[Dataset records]
= = = = = = =
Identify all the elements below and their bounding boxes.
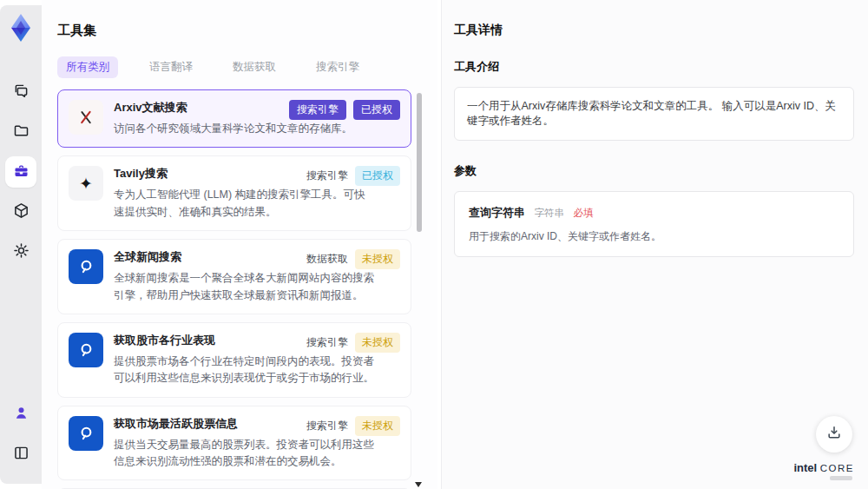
intel-core-logo: intel core — [793, 462, 854, 481]
icon-rail — [0, 5, 42, 484]
category-badge: 搜索引擎 — [306, 419, 348, 433]
tool-card-global-news[interactable]: 全球新闻搜索 全球新闻搜索是一个聚合全球各大新闻网站内容的搜索引擎，帮助用户快速… — [57, 239, 411, 314]
category-badge: 搜索引擎 — [289, 100, 346, 120]
tool-description: 全球新闻搜索是一个聚合全球各大新闻网站内容的搜索引擎，帮助用户快速获取全球最新资… — [114, 270, 374, 304]
blue-search-icon — [69, 416, 103, 451]
tool-description: 提供股票市场各个行业在特定时间段内的表现。投资者可以利用这些信息来识别表现优于或… — [114, 354, 374, 387]
intel-brand-text: intel — [793, 461, 817, 474]
cube-icon — [12, 202, 30, 223]
blue-search-icon — [69, 333, 103, 367]
app-window: 工具集 所有类别 语言翻译 数据获取 搜索引擎 Arxiv文献搜索 访问各个研究… — [0, 0, 868, 489]
sidebar-item-packages[interactable] — [5, 196, 36, 228]
tool-description: 访问各个研究领域大量科学论文和文章的存储库。 — [114, 121, 374, 137]
parameter-required-flag: 必填 — [573, 208, 593, 218]
panel-icon — [12, 444, 30, 466]
scrollbar-thumb[interactable] — [417, 93, 422, 232]
tab-all-categories[interactable]: 所有类别 — [57, 56, 118, 78]
sidebar-item-files[interactable] — [5, 116, 36, 148]
tab-data-fetching[interactable]: 数据获取 — [224, 56, 285, 78]
sidebar-item-toolbox[interactable] — [5, 156, 36, 188]
download-button[interactable] — [816, 416, 852, 453]
user-icon — [12, 404, 30, 426]
tool-card-tavily[interactable]: ✦ Tavily搜索 专为人工智能代理 (LLM) 构建的搜索引擎工具。可快速提… — [57, 155, 411, 231]
download-icon — [825, 424, 843, 445]
auth-status-badge: 未授权 — [355, 416, 400, 436]
parameter-name: 查询字符串 — [469, 206, 525, 219]
sidebar-item-settings[interactable] — [5, 236, 36, 268]
tool-intro-box: 一个用于从Arxiv存储库搜索科学论文和文章的工具。 输入可以是Arxiv ID… — [454, 87, 854, 141]
sidebar-item-chat[interactable] — [5, 76, 36, 108]
tab-language-translation[interactable]: 语言翻译 — [141, 56, 201, 78]
app-logo — [5, 12, 36, 43]
sidebar-item-account[interactable] — [5, 399, 36, 430]
core-brand-text: core — [820, 463, 854, 473]
category-tabs: 所有类别 语言翻译 数据获取 搜索引擎 — [57, 56, 422, 78]
folder-icon — [12, 122, 30, 143]
parameter-description: 用于搜索的Arxiv ID、关键字或作者姓名。 — [469, 229, 839, 244]
parameter-card: 查询字符串 字符串 必填 用于搜索的Arxiv ID、关键字或作者姓名。 — [454, 191, 854, 257]
arxiv-icon — [69, 100, 103, 135]
auth-status-badge: 未授权 — [355, 333, 400, 353]
intro-section-title: 工具介绍 — [454, 59, 854, 75]
tab-search-engine[interactable]: 搜索引擎 — [307, 56, 368, 78]
toolbox-icon — [12, 162, 30, 183]
sidebar-item-panel-toggle[interactable] — [5, 439, 36, 470]
tavily-star-icon: ✦ — [69, 166, 103, 201]
category-badge: 数据获取 — [306, 252, 348, 267]
parameter-type: 字符串 — [534, 208, 564, 218]
intel-logo-subbar — [830, 476, 852, 480]
auth-status-badge: 已授权 — [355, 166, 400, 186]
tool-description: 提供当天交易量最高的股票列表。投资者可以利用这些信息来识别流动性强的股票和潜在的… — [114, 437, 374, 471]
scrollbar-down-arrow-icon[interactable] — [415, 482, 422, 487]
tool-list-panel: 工具集 所有类别 语言翻译 数据获取 搜索引擎 Arxiv文献搜索 访问各个研究… — [42, 0, 437, 489]
auth-status-badge: 未授权 — [355, 249, 400, 269]
tool-card-list: Arxiv文献搜索 访问各个研究领域大量科学论文和文章的存储库。 搜索引擎 已授… — [57, 89, 422, 489]
settings-icon — [12, 241, 30, 263]
tool-description: 专为人工智能代理 (LLM) 构建的搜索引擎工具。可快速提供实时、准确和真实的结… — [114, 187, 374, 221]
chat-icon — [12, 82, 30, 103]
params-section-title: 参数 — [454, 163, 854, 179]
auth-status-badge: 已授权 — [353, 100, 400, 120]
page-title: 工具集 — [57, 23, 422, 39]
tool-card-arxiv[interactable]: Arxiv文献搜索 访问各个研究领域大量科学论文和文章的存储库。 搜索引擎 已授… — [57, 89, 411, 148]
tool-card-sector-performance[interactable]: 获取股市各行业表现 提供股票市场各个行业在特定时间段内的表现。投资者可以利用这些… — [57, 322, 411, 398]
tool-card-most-active-stocks[interactable]: 获取市场最活跃股票信息 提供当天交易量最高的股票列表。投资者可以利用这些信息来识… — [57, 406, 411, 481]
category-badge: 搜索引擎 — [306, 169, 348, 183]
detail-title: 工具详情 — [454, 23, 854, 38]
tool-detail-panel: 工具详情 工具介绍 一个用于从Arxiv存储库搜索科学论文和文章的工具。 输入可… — [441, 0, 868, 489]
list-scrollbar[interactable] — [416, 91, 422, 489]
blue-search-icon — [69, 249, 103, 284]
category-badge: 搜索引擎 — [306, 335, 348, 350]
= = = = = = =
A verbatim copy of every record is required, with all pictures excluded.

Identify all the elements below and their bounding boxes.
intel-core-logo: intel core — [793, 462, 854, 481]
icon-rail — [0, 5, 42, 484]
category-badge: 搜索引擎 — [306, 419, 348, 433]
tool-card-global-news[interactable]: 全球新闻搜索 全球新闻搜索是一个聚合全球各大新闻网站内容的搜索引擎，帮助用户快速… — [57, 239, 411, 314]
category-badge: 搜索引擎 — [289, 100, 346, 120]
tool-description: 全球新闻搜索是一个聚合全球各大新闻网站内容的搜索引擎，帮助用户快速获取全球最新资… — [114, 270, 374, 304]
blue-search-icon — [69, 416, 103, 451]
tool-description: 提供股票市场各个行业在特定时间段内的表现。投资者可以利用这些信息来识别表现优于或… — [114, 354, 374, 387]
intel-brand-text: intel — [793, 461, 817, 474]
cube-icon — [12, 202, 30, 223]
blue-search-icon — [69, 333, 103, 367]
app-window: 工具集 所有类别 语言翻译 数据获取 搜索引擎 Arxiv文献搜索 访问各个研究… — [0, 0, 868, 489]
sidebar-item-packages[interactable] — [5, 196, 36, 228]
tool-description: 访问各个研究领域大量科学论文和文章的存储库。 — [114, 121, 374, 137]
parameter-required-flag: 必填 — [573, 208, 593, 218]
panel-icon — [12, 444, 30, 466]
scrollbar-thumb[interactable] — [417, 93, 422, 232]
tab-all-categories[interactable]: 所有类别 — [57, 56, 118, 78]
sidebar-item-files[interactable] — [5, 116, 36, 148]
tab-data-fetching[interactable]: 数据获取 — [224, 56, 285, 78]
sidebar-item-toolbox[interactable] — [5, 156, 36, 188]
download-button[interactable] — [816, 416, 852, 453]
user-icon — [12, 404, 30, 426]
tool-card-tavily[interactable]: ✦ Tavily搜索 专为人工智能代理 (LLM) 构建的搜索引擎工具。可快速提… — [57, 155, 411, 231]
download-icon — [825, 424, 843, 445]
auth-status-badge: 未授权 — [355, 416, 400, 436]
parameter-name: 查询字符串 — [469, 206, 525, 219]
sidebar-item-settings[interactable] — [5, 236, 36, 268]
tool-intro-box: 一个用于从Arxiv存储库搜索科学论文和文章的工具。 输入可以是Arxiv ID… — [454, 87, 854, 141]
sidebar-item-chat[interactable] — [5, 76, 36, 108]
tab-language-translation[interactable]: 语言翻译 — [141, 56, 201, 78]
app-logo — [5, 12, 36, 43]
sidebar-item-account[interactable] — [5, 399, 36, 430]
core-brand-text: core — [820, 463, 854, 473]
category-tabs: 所有类别 语言翻译 数据获取 搜索引擎 — [57, 56, 422, 78]
folder-icon — [12, 122, 30, 143]
parameter-description: 用于搜索的Arxiv ID、关键字或作者姓名。 — [469, 229, 839, 244]
parameter-card: 查询字符串 字符串 必填 用于搜索的Arxiv ID、关键字或作者姓名。 — [454, 191, 854, 257]
arxiv-icon — [69, 100, 103, 135]
auth-status-badge: 未授权 — [355, 333, 400, 353]
intro-section-title: 工具介绍 — [454, 59, 854, 75]
tab-search-engine[interactable]: 搜索引擎 — [307, 56, 368, 78]
toolbox-icon — [12, 162, 30, 183]
sidebar-item-panel-toggle[interactable] — [5, 439, 36, 470]
tavily-star-icon: ✦ — [69, 166, 103, 201]
category-badge: 数据获取 — [306, 252, 348, 267]
parameter-type: 字符串 — [534, 208, 564, 218]
intel-logo-subbar — [830, 476, 852, 480]
auth-status-badge: 已授权 — [355, 166, 400, 186]
tool-description: 提供当天交易量最高的股票列表。投资者可以利用这些信息来识别流动性强的股票和潜在的… — [114, 437, 374, 471]
scrollbar-down-arrow-icon[interactable] — [415, 482, 422, 487]
tool-list-panel: 工具集 所有类别 语言翻译 数据获取 搜索引擎 Arxiv文献搜索 访问各个研究… — [42, 0, 437, 489]
auth-status-badge: 未授权 — [355, 249, 400, 269]
tool-card-list: Arxiv文献搜索 访问各个研究领域大量科学论文和文章的存储库。 搜索引擎 已授… — [57, 89, 422, 489]
settings-icon — [12, 241, 30, 263]
tool-description: 专为人工智能代理 (LLM) 构建的搜索引擎工具。可快速提供实时、准确和真实的结… — [114, 187, 374, 221]
chat-icon — [12, 82, 30, 103]
params-section-title: 参数 — [454, 163, 854, 179]
auth-status-badge: 已授权 — [353, 100, 400, 120]
page-title: 工具集 — [57, 23, 422, 39]
tool-card-arxiv[interactable]: Arxiv文献搜索 访问各个研究领域大量科学论文和文章的存储库。 搜索引擎 已授… — [57, 89, 411, 148]
tool-card-sector-performance[interactable]: 获取股市各行业表现 提供股票市场各个行业在特定时间段内的表现。投资者可以利用这些… — [57, 322, 411, 398]
tool-card-most-active-stocks[interactable]: 获取市场最活跃股票信息 提供当天交易量最高的股票列表。投资者可以利用这些信息来识… — [57, 406, 411, 481]
category-badge: 搜索引擎 — [306, 169, 348, 183]
detail-title: 工具详情 — [454, 23, 854, 38]
tool-detail-panel: 工具详情 工具介绍 一个用于从Arxiv存储库搜索科学论文和文章的工具。 输入可… — [441, 0, 868, 489]
list-scrollbar[interactable] — [416, 91, 422, 489]
blue-search-icon — [69, 249, 103, 284]
category-badge: 搜索引擎 — [306, 335, 348, 350]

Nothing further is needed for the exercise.